Background

Osteoarthritis (OA) is one of the most common musculoskeletal disorders in middle-aged and elderly patients. There are currently no successful disease modifying therapies, and OA has been a major cause of disability in the elderly [1,2,3]. Within the joint, the subchondral bone and articular cartilage are regarded as a whole, called the osteochondral unit. The osteochondral unit has obvious changes in composition, functional properties, structure, and cell activities during the development of OA [4, 5]. In particular, the interaction (crosstalk) between cartilage and subchondral bone, the subchondral microenvironment, has a critical role in the progression of osteoarthritis [6, 7]. Therefore, subchondral bone is expected to serve as an imaging biomarker and a therapeutic target for OA [8].

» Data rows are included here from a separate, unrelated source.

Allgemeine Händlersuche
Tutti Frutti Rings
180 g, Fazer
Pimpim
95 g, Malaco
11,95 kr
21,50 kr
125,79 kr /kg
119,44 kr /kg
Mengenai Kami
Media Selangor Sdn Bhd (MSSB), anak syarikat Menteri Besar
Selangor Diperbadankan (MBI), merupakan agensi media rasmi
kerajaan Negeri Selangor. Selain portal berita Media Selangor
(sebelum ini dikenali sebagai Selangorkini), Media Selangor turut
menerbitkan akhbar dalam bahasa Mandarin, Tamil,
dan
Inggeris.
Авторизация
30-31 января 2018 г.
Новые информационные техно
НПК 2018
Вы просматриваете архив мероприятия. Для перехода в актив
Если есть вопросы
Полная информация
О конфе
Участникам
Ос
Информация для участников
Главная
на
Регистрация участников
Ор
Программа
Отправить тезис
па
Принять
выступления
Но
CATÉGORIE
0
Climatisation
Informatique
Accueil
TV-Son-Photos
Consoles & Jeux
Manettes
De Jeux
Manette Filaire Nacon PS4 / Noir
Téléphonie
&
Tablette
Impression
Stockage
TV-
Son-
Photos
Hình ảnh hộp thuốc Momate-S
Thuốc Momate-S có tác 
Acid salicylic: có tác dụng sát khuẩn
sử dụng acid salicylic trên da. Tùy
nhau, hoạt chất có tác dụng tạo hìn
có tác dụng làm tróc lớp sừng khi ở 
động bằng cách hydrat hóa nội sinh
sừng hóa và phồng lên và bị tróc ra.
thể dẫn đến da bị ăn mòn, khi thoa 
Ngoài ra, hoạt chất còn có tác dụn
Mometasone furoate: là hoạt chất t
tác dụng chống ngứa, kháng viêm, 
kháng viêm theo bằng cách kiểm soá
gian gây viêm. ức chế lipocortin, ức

Plain radiography is the standard imaging technique for diagnosing OA. However, plain radiography does not provide information about the condition of articular cartilage, ligaments, and other tissues. Furthermore, there is a time lag in reflecting changes in the bone. Plain radiography can only detect joint space narrowing and osteophytes. It is not suitable for the early diagnosis of OA, nor can it accurately predict the progression of OA [9]. MRI is a 3D imaging technique that can directly visualize and analyze the whole knee structure, including bone shape. Neogi et al. used an active appearance model to measure knee bone shape parameters on MRI and found that bone shape change began at least a year or more before the onset of radiographic OA (ROA). When the KL grade remains unchanged, abnormal changes in MRI bone shape can predict the occurrence of OA. Three dimensional bone shape imaging can provide more accurate or better visualization than plain radiography, and the accuracy of analysis will not be affected by problems such as projection, rotation, and resolution [10]. Hunter et al. found that changes in the subchondral bone area and 3D bone shape at 24 months were associated with progression of OA [11]. Because a single image biomarker is not enough to predict the progress of OA, they also tried to screen for an optimal combination of imaging and biochemical biomarkers to predict the progression of OA [12].

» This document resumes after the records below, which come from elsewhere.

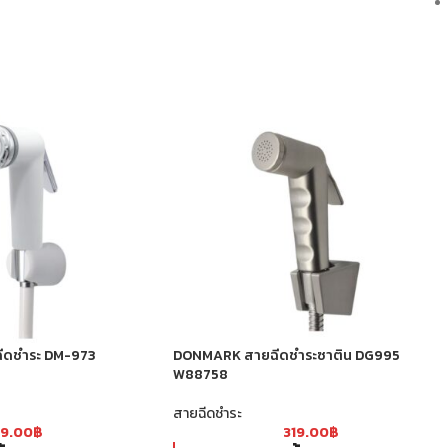
ีดชำระ DM-973
DONMARK สายฉีดชำระซาติน DG995
W88758
สายฉีดชำระ
59.00
฿
319.00
฿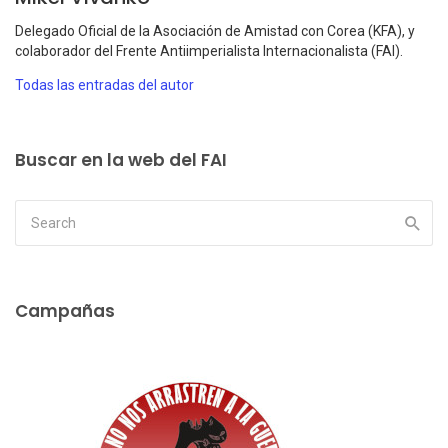
Delegado Oficial de la Asociación de Amistad con Corea (KFA), y
colaborador del Frente Antiimperialista Internacionalista (FAI).
Todas las entradas del autor
Buscar en la web del FAI
Campañas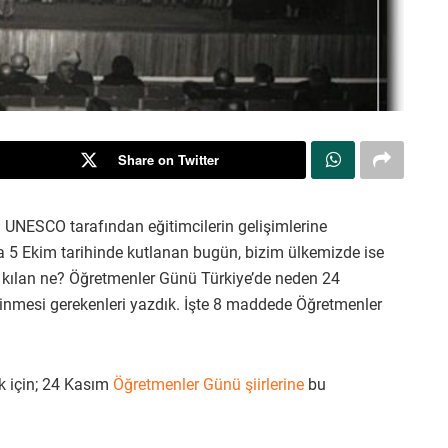
Share on Twitter
 UNESCO tarafından eğitimcilerin gelişimlerine
a 5 Ekim tarihinde kutlanan bugün, bizim ülkemizde ise
lı kılan ne? Öğretmenler Günü Türkiye’de neden 24
inmesi gerekenleri yazdık. İşte 8 maddede Öğretmenler
k için; 24 Kasım
Öğretmenler Günü şiirlerine
bu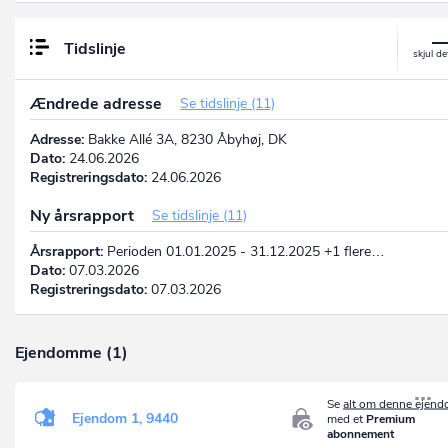
Tidslinje
Ændrede adresse
Se tidslinje (11)
Adresse:
Bakke Allé 3A, 8230 Åbyhøj, DK
Dato:
24.06.2026
Registreringsdato:
24.06.2026
Ny årsrapport
Se tidslinje (11)
Årsrapport:
Perioden 01.01.2025 - 31.12.2025 +1 flere…
Dato:
07.03.2026
Registreringsdato:
07.03.2026
Ejendomme (1)
Se
alt om denne ejen
Ejendom 1, 9440
med et
Premium
abonnement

Compared with other disciplines including oncology, neuroscience, and genomics, the use of advanced analytical techniques in the field of OA is relatively rare [13]. A nomogram is a pictorial representation of a complex mathematical formula that uses certain demographic, clinical, or treatment variables to graphically depict a statistical prognostic model. Nomograms are now widely used in oncology and other disciplines to assist with prediction of disease prognosis, and clinical decision making is refined as humanized digital interfaces help to improve accuracy and make the prognosis easier to understand [14]. Nonetheless, our review of the literature confirms that the nomogram is rarely used to predict the progression of OA. In this study, we aimed to construct nomograms based on 3D-MRI bone shape which was early researched by Professor Hunter to predict the radiographic progression of knee OA and enhance predictive capability for clinicians and researchers.

Materials and methods

Study participants

The data used in this study are from datasets of the FNIH biomarkers consortium project within the Osteoarthritis Initiative (OAI). The FNIH OA biomarker project included 600 participants with KL grade 1–3 knees. The 600 participants were divided into 4 different outcome groups at the end of follow-up: (1) participants with both radiographic and pain progression (n = 194); (2) participants with only radiographic progression (n = 103); (3)participants with only pain progression (n = 103); and (4) participants with neither radiographic nor pain progression (n = 200) [11]. In this study, we examined radiological progress as the outcome event and the radiographic progression group included 297 individuals who had narrowing of the minimum medial tibiofemoral joint space width (min JSW) of at least 0.7 mm from baseline at 24, 36, or 48 months. The control group included 303 individuals who showed no such progression during the observation period [15].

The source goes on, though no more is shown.